# Jamie Olivers new Manchester restaurant



## Ace5150 (Feb 17, 2012)

Made the news as its a development from an old bank.
Workers discovered Safe Deposit boxes, and contacted the bank..........who couldn't be arsed.
So far, jewels and money and a loaded gun were of intrest, but master copies of New Order and Joy Division tapes!!!!!!!!!!!!
What a find!!
I only find dead birds and junkie needles!


----------



## dangerous dave (Feb 17, 2012)

link please ?


----------



## ljarrald (Feb 17, 2012)

wow! what a find.


----------



## chizyramone (Feb 17, 2012)

Ace5150 said:


> Made the news as its a development from an old bank.
> Workers discovered Safe Deposit boxes, and contacted the bank..........who couldn't be arsed.
> So far, jewels and money and a loaded gun were of intrest, but master copies of New Order and Joy Division tapes!!!!!!!!!!!!
> What a find!!
> I only find dead birds and junkie needles!



Wow, Joy Division masters? What a find!!!

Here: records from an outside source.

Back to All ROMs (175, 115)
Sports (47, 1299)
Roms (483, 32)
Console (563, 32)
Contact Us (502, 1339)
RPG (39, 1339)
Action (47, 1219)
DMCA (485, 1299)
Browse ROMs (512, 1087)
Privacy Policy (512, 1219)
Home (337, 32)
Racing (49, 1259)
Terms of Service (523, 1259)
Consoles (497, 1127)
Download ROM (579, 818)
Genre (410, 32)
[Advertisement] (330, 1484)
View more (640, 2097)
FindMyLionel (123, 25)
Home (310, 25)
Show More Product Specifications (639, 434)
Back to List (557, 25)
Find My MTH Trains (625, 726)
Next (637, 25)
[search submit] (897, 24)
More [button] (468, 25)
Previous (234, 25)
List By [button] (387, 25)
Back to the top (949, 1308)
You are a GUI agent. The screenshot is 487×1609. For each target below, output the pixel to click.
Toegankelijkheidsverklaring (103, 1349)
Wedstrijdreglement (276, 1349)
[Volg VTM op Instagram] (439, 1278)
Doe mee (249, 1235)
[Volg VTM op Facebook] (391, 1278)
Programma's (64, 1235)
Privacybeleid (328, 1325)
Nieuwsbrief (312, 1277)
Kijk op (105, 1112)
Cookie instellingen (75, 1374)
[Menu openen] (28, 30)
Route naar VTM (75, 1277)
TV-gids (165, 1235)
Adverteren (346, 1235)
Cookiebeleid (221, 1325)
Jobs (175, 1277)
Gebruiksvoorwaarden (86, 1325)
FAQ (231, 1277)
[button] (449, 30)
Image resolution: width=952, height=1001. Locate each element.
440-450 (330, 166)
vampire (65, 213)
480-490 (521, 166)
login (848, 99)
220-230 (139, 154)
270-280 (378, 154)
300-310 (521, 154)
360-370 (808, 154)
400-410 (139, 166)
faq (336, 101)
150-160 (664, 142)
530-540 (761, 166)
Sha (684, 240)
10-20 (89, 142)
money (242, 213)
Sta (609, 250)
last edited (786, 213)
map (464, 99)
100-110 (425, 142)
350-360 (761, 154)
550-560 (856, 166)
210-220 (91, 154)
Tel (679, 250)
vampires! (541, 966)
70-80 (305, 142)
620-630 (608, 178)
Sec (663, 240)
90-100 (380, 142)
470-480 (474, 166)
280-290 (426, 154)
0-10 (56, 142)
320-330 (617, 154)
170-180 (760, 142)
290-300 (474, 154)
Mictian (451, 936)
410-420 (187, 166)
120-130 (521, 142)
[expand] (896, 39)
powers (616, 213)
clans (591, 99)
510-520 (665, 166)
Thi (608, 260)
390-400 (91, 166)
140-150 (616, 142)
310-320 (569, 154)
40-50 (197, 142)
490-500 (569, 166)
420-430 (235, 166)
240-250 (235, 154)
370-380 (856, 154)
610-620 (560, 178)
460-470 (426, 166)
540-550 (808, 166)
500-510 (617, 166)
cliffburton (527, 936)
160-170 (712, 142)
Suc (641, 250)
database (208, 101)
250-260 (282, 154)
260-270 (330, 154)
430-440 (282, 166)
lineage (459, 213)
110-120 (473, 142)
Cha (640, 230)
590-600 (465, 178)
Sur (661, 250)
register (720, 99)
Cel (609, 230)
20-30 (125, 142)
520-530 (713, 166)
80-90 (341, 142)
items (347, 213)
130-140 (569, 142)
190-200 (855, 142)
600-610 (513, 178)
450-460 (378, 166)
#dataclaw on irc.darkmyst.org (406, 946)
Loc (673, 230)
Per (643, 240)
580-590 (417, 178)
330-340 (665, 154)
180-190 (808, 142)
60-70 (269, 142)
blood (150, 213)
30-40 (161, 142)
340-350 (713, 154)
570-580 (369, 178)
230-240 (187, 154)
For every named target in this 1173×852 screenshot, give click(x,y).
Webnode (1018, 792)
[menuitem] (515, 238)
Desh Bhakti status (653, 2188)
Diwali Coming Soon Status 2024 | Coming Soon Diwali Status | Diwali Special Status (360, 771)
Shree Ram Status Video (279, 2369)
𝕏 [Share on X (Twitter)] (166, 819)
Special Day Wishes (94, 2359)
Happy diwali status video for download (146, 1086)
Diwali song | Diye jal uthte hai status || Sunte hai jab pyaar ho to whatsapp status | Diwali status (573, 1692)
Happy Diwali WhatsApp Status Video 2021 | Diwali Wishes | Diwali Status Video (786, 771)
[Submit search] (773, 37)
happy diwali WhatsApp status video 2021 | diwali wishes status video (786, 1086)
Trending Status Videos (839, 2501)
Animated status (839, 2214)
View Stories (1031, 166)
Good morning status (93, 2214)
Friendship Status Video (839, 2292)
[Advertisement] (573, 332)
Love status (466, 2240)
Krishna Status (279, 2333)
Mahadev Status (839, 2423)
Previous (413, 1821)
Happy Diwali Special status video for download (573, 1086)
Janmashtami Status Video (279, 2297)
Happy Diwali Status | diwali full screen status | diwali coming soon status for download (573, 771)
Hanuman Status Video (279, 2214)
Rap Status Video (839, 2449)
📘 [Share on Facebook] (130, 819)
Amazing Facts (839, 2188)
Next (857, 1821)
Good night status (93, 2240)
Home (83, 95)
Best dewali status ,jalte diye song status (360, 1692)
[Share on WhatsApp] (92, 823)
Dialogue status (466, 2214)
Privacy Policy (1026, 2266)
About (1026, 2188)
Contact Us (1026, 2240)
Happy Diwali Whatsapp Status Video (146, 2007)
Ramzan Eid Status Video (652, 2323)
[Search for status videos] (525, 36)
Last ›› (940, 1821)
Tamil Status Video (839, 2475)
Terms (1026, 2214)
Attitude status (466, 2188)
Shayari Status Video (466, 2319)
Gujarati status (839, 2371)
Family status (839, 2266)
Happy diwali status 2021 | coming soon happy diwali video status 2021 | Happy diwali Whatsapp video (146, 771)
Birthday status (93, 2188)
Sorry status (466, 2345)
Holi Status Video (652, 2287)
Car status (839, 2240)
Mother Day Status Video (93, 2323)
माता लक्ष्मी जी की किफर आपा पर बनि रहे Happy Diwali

Loaded guns,money,jewels etc whatever. But Joy Division masters- awesome


----------



## smileysal (Feb 21, 2012)

It's the old HSBC bank in Manchester. Built by Edward Luytens (sorry if it's spelt wrong  ). I think there's still a report on it when it was derelict (before they started converting it.  Didn't realise there was anything left in the safety deposit boxes. That was a glorious room.


----------



## ljarrald (Feb 21, 2012)

aww, i wanted to explore that place too!
just never got round to it


----------